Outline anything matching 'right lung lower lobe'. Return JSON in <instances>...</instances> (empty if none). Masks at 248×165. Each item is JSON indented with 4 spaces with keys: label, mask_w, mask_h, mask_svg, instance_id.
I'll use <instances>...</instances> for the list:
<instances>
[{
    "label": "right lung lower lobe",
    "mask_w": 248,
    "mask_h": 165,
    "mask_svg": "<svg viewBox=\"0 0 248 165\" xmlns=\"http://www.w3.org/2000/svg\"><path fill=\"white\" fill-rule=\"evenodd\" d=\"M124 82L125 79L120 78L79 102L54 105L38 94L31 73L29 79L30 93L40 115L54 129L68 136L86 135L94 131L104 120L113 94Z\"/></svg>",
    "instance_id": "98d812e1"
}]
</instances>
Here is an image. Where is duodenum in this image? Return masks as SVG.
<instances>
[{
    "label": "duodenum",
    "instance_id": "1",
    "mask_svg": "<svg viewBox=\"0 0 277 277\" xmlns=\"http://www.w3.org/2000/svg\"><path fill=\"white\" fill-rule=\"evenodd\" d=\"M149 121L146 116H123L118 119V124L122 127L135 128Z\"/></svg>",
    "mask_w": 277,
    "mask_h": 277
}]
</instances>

________________________________________

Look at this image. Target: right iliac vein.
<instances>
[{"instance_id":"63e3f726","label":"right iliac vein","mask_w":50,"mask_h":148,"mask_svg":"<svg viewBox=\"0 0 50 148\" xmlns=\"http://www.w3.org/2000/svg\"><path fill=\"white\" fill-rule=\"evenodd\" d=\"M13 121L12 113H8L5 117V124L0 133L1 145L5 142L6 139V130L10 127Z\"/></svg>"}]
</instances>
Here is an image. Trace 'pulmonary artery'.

________________________________________

Copy word for word the stretch of entries above from the line that has "Look at this image. Target: right iliac vein." through the line that has "Here is an image. Trace 'pulmonary artery'.", both ends included, and nothing outside it.

**Solution to this exercise**
Look at this image. Target: right iliac vein.
<instances>
[{"instance_id":"63e3f726","label":"right iliac vein","mask_w":50,"mask_h":148,"mask_svg":"<svg viewBox=\"0 0 50 148\" xmlns=\"http://www.w3.org/2000/svg\"><path fill=\"white\" fill-rule=\"evenodd\" d=\"M13 121L12 113H8L5 117V124L0 133L1 145L5 142L6 139V130L10 127Z\"/></svg>"}]
</instances>
Here is an image. Trace 'pulmonary artery'.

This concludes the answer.